68 trips, 45 rated, 31 five starts. I keep my car clean, but do not provide an aux cable, water or candy. I have missed a few turns sometimes, this is all I can think of, it can get kind of confusing even with GPS, "sharp turn" "slight right" etc with some confusing intersections.

Would be good if there were required to leave text feedback, that way I'd know why they are rating me low. I thought maybe more rides will help, but it doesn't look like they will, even if everyone now gives me 5 star ratings for the rest of my life, rated trips will go up by 1, and 5 stars will go up by one- kind of staying the same.


----------



## UberBlackPr1nce (Dec 28, 2014)

driverguy77 said:


> 68 trips, 45 rated, 31 five starts. I keep my car clean, but do not provide an aux cable, water or candy. I have missed a few turns sometimes, this is all I can think of, it can get kind of confusing even with GPS, "sharp turn" "slight right" etc with some confusing intersections.
> 
> Would be good if there were required to leave feedback, that way I'd know why they are rating me low. I thought maybe more rides will help, but it doesn't look like they will, even if everyone now gives me 5 star ratings for the rest of my life, rated trips will go up by 1, and 5 stars will go up by one- kind of staying the same.


Welcome to the club....


----------



## driverguy77 (Oct 14, 2015)

I think I'm not going to drive again until this improves-the rating system I mean (they sometimes send me emails asking why I haven't driven in a while and this will be the reason why) I'm gonna go with fasten as I'm lucky enough to live close enough to Boston.


----------



## dnlbaboof (Nov 13, 2015)

what kind of car do you have, are you a smoker??? went through the same thing, waters and mints are rarely used phone chargers help though, you never really now


----------



## driverguy77 (Oct 14, 2015)

> what kind of car do you have


Nissan Altima 2009, can fit 5 including me



> are you a smoker???


No, and never been.



> went through the same thing, waters and mints are rarely used phone chargers help though, you never really now


I would let them use my phone charger, I have one.


----------



## dnlbaboof (Nov 13, 2015)

driverguy77 said:


> Nissan Altima 2009, can fit 5 including me
> 
> No, and never been.
> 
> I would let them use my phone charger, I have one.

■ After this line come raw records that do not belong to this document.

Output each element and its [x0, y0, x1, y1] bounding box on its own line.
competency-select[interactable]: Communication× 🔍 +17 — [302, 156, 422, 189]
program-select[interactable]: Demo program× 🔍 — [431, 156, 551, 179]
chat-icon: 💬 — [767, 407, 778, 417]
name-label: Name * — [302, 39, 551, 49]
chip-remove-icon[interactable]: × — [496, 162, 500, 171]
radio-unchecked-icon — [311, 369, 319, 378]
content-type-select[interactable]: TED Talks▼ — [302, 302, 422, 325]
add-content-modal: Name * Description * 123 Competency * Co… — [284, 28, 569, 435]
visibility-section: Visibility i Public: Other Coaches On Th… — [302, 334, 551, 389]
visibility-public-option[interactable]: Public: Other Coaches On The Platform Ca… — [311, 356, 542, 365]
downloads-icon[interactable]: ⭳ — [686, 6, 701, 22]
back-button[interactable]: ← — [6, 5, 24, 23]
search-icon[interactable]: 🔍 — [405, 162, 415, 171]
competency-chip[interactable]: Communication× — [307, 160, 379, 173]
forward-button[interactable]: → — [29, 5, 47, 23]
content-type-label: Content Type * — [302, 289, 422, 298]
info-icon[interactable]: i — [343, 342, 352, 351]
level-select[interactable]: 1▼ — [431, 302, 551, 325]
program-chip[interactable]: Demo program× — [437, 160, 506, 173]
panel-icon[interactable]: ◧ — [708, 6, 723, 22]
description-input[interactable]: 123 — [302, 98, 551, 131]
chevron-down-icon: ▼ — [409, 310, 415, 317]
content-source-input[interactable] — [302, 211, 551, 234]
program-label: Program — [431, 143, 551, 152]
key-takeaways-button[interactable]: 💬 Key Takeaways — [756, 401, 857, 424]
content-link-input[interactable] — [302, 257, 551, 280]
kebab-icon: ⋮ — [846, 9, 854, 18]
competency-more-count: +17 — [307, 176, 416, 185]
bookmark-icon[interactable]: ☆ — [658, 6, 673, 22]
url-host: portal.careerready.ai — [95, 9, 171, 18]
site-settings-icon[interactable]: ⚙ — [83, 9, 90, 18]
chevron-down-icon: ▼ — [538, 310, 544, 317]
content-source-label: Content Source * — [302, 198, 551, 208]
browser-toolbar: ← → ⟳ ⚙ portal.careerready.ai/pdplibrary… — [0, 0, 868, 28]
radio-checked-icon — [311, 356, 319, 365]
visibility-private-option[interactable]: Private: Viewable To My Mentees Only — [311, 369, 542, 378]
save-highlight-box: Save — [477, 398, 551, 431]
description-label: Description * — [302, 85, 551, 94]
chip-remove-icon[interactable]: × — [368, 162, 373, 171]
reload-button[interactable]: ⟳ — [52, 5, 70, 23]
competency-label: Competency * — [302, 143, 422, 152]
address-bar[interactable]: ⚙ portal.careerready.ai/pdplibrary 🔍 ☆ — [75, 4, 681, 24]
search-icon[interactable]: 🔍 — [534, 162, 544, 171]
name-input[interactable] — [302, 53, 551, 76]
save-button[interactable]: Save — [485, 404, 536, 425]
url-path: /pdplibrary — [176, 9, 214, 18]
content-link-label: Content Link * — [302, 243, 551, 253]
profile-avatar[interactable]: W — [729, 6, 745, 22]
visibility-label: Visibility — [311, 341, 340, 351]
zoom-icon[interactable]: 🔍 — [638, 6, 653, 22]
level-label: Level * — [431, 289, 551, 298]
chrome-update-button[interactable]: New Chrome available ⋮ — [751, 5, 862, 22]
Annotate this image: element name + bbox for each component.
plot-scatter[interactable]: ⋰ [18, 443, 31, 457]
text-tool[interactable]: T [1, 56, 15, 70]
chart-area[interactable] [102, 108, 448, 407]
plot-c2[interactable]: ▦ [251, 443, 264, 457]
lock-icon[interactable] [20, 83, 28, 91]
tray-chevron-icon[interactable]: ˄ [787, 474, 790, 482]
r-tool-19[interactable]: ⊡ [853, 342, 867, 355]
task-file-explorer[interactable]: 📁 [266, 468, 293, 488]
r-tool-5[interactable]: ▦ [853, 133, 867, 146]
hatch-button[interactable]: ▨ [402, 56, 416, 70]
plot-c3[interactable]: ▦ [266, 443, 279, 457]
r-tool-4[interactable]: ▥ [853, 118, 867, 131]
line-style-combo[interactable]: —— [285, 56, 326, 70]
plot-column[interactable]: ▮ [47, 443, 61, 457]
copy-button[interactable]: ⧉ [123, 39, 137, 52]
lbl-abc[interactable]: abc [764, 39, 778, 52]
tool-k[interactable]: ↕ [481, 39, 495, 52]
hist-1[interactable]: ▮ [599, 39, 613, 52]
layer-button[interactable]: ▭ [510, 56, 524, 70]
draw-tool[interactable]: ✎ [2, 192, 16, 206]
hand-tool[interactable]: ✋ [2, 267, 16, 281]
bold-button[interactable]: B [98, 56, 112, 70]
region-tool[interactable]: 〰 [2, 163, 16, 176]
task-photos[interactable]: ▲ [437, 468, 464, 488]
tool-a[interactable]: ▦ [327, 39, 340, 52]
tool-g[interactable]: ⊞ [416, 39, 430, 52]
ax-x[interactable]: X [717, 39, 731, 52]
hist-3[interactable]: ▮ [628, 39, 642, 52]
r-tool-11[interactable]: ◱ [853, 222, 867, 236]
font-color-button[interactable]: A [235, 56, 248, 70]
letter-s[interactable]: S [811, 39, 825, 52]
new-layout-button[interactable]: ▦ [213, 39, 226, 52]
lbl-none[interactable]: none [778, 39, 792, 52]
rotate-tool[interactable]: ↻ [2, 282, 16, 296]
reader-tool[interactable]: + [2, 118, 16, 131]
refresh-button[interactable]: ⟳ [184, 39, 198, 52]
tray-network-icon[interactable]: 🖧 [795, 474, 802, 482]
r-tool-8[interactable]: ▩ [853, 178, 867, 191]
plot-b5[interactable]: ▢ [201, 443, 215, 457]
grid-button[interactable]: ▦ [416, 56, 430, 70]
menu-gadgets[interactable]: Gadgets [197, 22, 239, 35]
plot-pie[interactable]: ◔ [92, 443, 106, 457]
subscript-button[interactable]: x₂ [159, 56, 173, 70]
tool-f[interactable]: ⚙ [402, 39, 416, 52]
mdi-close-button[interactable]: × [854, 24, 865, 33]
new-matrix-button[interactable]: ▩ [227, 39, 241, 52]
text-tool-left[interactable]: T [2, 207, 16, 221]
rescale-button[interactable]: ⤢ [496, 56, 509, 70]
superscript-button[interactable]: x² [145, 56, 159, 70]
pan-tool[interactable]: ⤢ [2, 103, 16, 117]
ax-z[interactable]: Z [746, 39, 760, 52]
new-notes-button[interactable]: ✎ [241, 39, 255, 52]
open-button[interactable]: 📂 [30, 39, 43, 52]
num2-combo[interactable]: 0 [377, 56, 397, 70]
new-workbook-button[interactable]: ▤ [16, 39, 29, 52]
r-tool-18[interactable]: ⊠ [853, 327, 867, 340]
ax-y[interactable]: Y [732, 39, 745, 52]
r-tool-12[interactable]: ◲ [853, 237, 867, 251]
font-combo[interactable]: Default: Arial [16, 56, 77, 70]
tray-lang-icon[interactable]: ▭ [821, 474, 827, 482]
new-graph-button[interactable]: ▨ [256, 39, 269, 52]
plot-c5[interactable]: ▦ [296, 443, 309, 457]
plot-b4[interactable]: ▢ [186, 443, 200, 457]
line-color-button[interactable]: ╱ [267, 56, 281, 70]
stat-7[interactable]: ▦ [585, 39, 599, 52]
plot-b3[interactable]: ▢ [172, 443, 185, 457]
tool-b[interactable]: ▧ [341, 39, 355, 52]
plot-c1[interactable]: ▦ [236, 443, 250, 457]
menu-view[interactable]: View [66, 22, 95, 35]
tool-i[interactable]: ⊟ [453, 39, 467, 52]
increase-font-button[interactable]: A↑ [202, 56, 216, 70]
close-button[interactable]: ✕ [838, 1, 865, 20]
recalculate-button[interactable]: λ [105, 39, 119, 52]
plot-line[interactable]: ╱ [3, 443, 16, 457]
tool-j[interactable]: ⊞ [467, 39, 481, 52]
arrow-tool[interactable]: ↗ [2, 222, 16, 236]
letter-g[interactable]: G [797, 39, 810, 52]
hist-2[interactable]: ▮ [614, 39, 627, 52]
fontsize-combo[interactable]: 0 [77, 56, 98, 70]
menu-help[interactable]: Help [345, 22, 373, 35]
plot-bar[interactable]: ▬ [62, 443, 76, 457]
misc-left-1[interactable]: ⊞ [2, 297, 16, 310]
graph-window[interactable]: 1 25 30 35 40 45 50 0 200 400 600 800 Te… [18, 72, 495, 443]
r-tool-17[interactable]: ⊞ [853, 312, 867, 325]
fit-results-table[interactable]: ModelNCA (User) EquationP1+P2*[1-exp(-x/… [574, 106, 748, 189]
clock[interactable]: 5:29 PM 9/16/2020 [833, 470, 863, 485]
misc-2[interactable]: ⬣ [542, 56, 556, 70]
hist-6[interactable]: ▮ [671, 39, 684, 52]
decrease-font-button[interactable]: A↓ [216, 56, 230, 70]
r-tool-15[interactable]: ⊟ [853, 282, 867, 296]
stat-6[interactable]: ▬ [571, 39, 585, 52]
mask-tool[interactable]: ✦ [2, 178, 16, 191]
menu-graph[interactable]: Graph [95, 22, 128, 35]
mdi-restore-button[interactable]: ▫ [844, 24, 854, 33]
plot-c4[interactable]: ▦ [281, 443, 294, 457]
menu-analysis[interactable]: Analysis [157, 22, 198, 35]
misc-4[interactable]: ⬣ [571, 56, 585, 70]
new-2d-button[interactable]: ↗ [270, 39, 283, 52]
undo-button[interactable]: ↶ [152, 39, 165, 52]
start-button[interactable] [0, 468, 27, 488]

went through the same thing, you have no idea why they are gonna ban you, Uber warned me my rating was too low, then they just cut the rates the pax are just a bunch a spoiled cheap *****es, and the one stars are the killers, it was driving me mad I hardly drive anymore, would rather get bent than deal with the stress


----------



## driverguy77 (Oct 14, 2015)

dnlbaboof said:


> went through the same thing, you have no idea why they are gonna ban you, Uber warned me my rating was too low, then they just cut the rates the pax are just a bunch a spoiled cheap *****es, and the one stars are the killers, it was driving me mad I hardly drive anymore, would rather get bent than deal with the stress


I like doing this job, if I could only change one thing it would be the ratings system, so they MUST add text feedback-like on ebay so I know what I did wrong. I'm not sure many realize I must get a very high rating to keep the job.


----------



## kevin dang (Jan 9, 2016)

u need to offer gum no need for water but gum is a must have i offer and put the gum on all my passenger doors (the spot where you can put small stuff)..

and yea aux cable is important too if you gonna drive at night picking up drunk people its a must have because they are drunk needed the music..always have the radio on to pop music like hip-hop channel where they play justin biber and the new songs..

always have a iphone 5 cable and a charger for samsung.

also try to talk to your rider..after you greet them if they talk to you or you can talk to them "is this your first uber or how long you use uber rider app?

if they talk then you go into details explaining that rating is important for driver 4 star is bad so let them know if they gonna rate you just ask them to give you 5 star

this will help your rating alot trust me..u need to let them know and ask nicely just tell them if

they are gonna rate you give you a 5 star alot of rider think 4 star is good so if you wanna get your

rating up u gotta ask for it and explain to them giving 4 star is killing driver/rating is bad for driver and let them you will get deactivated for getting 4 stars and lower

if you tell them that you will get 5 star easy

there is no shame to ask i always ask thats how i was from 4.76 to 4.87 =)

i hope this helps


----------



## driverguy77 (Oct 14, 2015)

kevin dang said:


> u need to offer gum no need for water but gum is a must have i offer and put the gum on all my passenger doors (the spot where you can put small stuff)..
> 
> and yea aux cable is important too if you gonna drive at night picking up drunk people its a must have because they are drunk needed the music
> 
> ...


I won't provide gum or water, for two reasons, my job is to give rides and I won't spend money just to do my job- second they could leave them in my car and mess it up. I talk to them if they want, but you never know whether that's what they want, I prefer to let them start if they want to talk. I'm really afraid that asking them outright for a 5 star rating will kinda hurt me- it will be the exact opposite I'm looking for.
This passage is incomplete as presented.